**What is being asked**
Please state the number of lines in the material below that contain "Длина", with no other words.

**Task data**

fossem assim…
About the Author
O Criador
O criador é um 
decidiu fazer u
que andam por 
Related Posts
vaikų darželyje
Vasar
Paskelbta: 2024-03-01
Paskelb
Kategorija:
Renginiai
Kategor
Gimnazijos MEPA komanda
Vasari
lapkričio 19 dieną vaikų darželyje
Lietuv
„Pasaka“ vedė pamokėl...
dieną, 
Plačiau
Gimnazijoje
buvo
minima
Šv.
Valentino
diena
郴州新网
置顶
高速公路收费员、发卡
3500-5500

* * *

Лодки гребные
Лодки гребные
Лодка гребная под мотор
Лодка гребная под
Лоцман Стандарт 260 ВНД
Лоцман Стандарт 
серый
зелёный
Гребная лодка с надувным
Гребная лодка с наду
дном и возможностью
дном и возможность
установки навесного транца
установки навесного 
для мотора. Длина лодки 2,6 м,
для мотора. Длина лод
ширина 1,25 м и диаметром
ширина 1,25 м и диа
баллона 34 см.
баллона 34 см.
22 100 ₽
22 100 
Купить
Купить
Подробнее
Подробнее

--

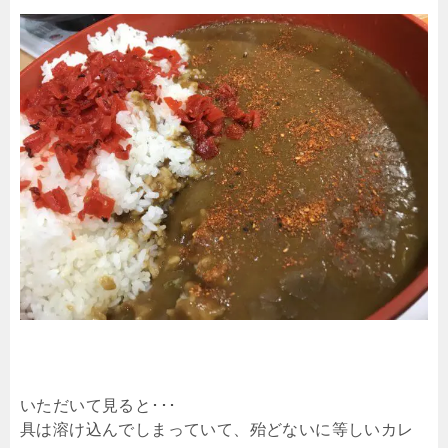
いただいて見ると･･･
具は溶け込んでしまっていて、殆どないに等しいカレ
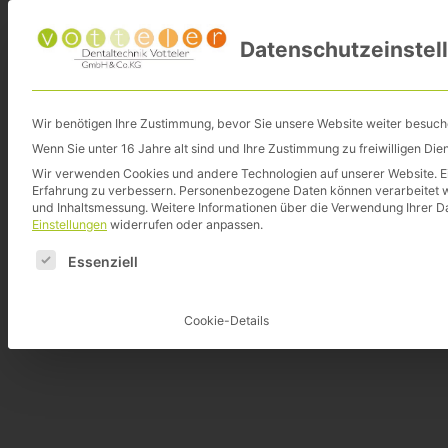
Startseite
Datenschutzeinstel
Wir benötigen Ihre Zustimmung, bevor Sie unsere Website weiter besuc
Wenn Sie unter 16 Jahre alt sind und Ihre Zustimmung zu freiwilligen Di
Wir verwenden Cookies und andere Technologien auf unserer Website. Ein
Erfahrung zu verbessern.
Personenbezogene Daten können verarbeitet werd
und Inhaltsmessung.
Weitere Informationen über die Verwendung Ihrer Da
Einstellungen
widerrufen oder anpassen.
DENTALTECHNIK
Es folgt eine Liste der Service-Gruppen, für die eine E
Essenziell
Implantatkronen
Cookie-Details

**Answer to the problem**
2